Title: Re: Pinkstinks
Post by: Fenrir on April 14, 2010, 08:37:36 AM
Wow, Jenny, that's quite some ancestry!  :o Wish mine was that interesting!
Regarding Pinkstinks, it puzzles me that while tomboyism is pretty widely accepted in young girls, still in every clothes shop there is the Pink Section where all the girls' clothes are. And, lo and behold, there is not a single item of clothing there that is not pink. What are the marketing people trying to do? Do they think that girls will not want clothes that are (le gasp) a different colour!? I dunno, I just assumed that seeing as tomboyism is fairly common and accepted, shops would cater for that. Apparently not. So it's wonderful that an organised group like Pinkstinks are actually campaigning to do something about it! Even if their t-shirts are naff (no child should be given a t-shirt proclaiming 'future role model'! What pressure!).  :)
But in general, though their clothes come in a range of colours (except pink), I do think that at this point in history boys are more limited in how they can act than girls. A girl can act like a total boy and no-one will bat an eyelid, but if a boy so much as wears a skirt, there's OBVIOUSLY something wrong with him. Unfortunately, that's just the way society is at the moment. I do believe its getting better (for example, a boy in a pink shirt now does not cause that much of an uproar) but still, that will be the real battle because it is more deep-rooted. In the case of girls, opinions have already been changed and it just remains for the market to follow suit, but for boys...
And yes, for true freedom from gender stereotypical constraints, I think it is unwise to fight for the liberation of one without the other. Unfortunately, we will probably have to wait a few years before that becomes possible.
Title: Re: Pinkstinks
Post by: Rock_chick on April 14, 2010, 02:19:42 PM
I saw a slightly more advanced version of this on the TV this afternoon. For those of you who don't live in the uk, we're running up to a general election...possibly the most hotly contested in decades, so it's all over the news. cue this advert...a vague montage of symbols connected with the election, which then cuts to a picture of the cover of heat magazine (trashy gossip thing, not worth lining your pet hamsters cage with let alone reading) and a voice over that uttered the words "Forget all the boring stuff...posh and becks exclusive, only in this weeks heat"

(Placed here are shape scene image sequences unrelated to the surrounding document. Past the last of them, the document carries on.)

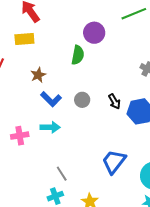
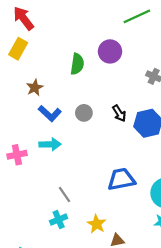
purple circle: (94, 33) -> (110, 51), moved
yellow rectangle: (24, 39) -> (18, 49), turned -54
blue trapezoid: (114, 162) -> (121, 179), turned 44

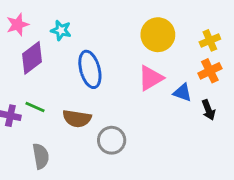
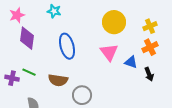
cyan star: (61, 30) -> (54, 11), moved
purple diamond: (32, 58) -> (27, 38), turned -45
pink triangle: (151, 78) -> (109, 52), turned -36

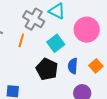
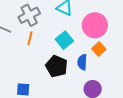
gray cross: (34, 19) -> (29, 15), moved, turned 35
orange square: (96, 66) -> (99, 49), moved

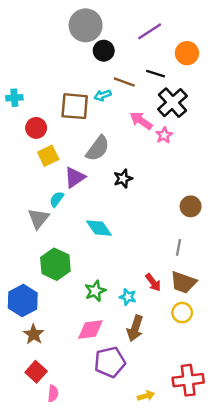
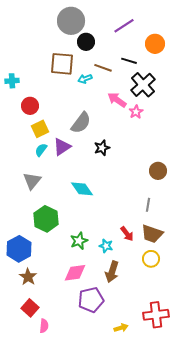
brown square: (75, 106) -> (62, 64), moved
cyan semicircle: (57, 199) -> (41, 150), moved

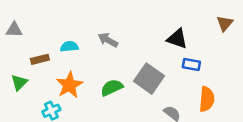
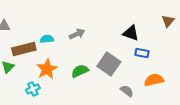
gray arrow: (108, 40) -> (77, 34), turned 126
brown rectangle: (40, 59) -> (24, 49), size x1.6
orange semicircle: (207, 99) -> (154, 80), turned -108

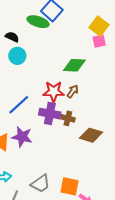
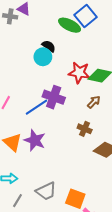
black semicircle: (12, 37) -> (49, 46), moved
red star: (54, 92) -> (79, 73), moved
purple cross: (50, 114) -> (54, 97), moved

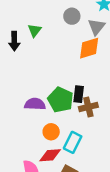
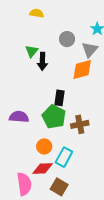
black arrow: (14, 41) -> (42, 61), moved
black rectangle: (79, 94) -> (59, 98), moved
purple semicircle: (35, 104) -> (19, 117), moved

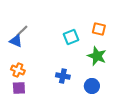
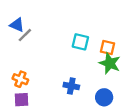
orange square: (99, 29) -> (107, 48), moved
cyan square: (71, 37) -> (80, 42), turned 35
blue triangle: (16, 41) -> (17, 25), moved

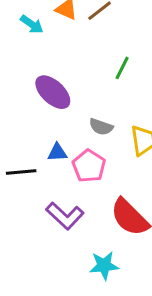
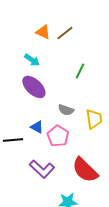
cyan arrow: (32, 24) -> (32, 60), moved
blue triangle: (57, 152) -> (37, 127), turned 32

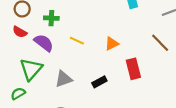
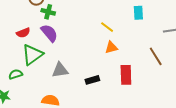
green cross: (51, 18) -> (48, 12), moved
red semicircle: (20, 32) -> (23, 33), moved, turned -64
yellow line: (77, 41) -> (107, 27), moved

AAAAAAAAAAAAAAAAAAARRRRRRRRRRRRRRRRRRRRRRRRRRRRGGGH!!!!!
Title: Re: Pinkstinks
Post by: Zack on April 14, 2010, 02:48:50 PM
That's awesome, definitely going to check those sites out.
Title: Re: Pinkstinks
Post by: kyril on April 14, 2010, 03:26:57 PM
Jenny, I think I may be your mirror image :) One of the things I've noticed since I began coming out is that I'm becoming increasingly comfortable with "feminine" things, at least around people who see me as male. I actually even kind of like (certain shades of light) pink. My five-year-old self is screaming at me for saying that, but he knows it's true.

And I hear you about having awesome women in the family. Both my grandmothers (actually all four of my grandparents) served in the Canadian military in WWII. And my mother's a mathematician who graduated from MIT in 1972. My female cousins are all in male-dominated careers where they excel.

Our men were always pretty gender-conforming though - they're the very straight, white, conservative-looking, hockey-playing, Scots-Canadian blue-collar men. But they befriend mostly gay men, marry military women, and raise daughters to be pilots and military officers and mathematicians and scientists.

Where do I fit in? I'm not sure - I got the "girl" treatment (that is, I was expected to be brilliant and talented and eccentric) but identified with the "boy" personality much more (that is, I'm not terribly eccentric, I'm really pretty boring, and while I might be good at some stuff I prefer not to make it terribly obvious).
Title: Re: Pinkstinks
Post by: rejennyrated on April 14, 2010, 04:57:48 PM
Quote from: kyril on April 14, 2010, 03:26:57 PM
Jenny, I think I may be your mirror image :) One of the things I've noticed since I began coming out is that I'm becoming increasingly comfortable with "feminine" things, at least around people who see me as male. I actually even kind of like (certain shades of light) pink. My five-year-old self is screaming at me for saying that, but he knows it's true.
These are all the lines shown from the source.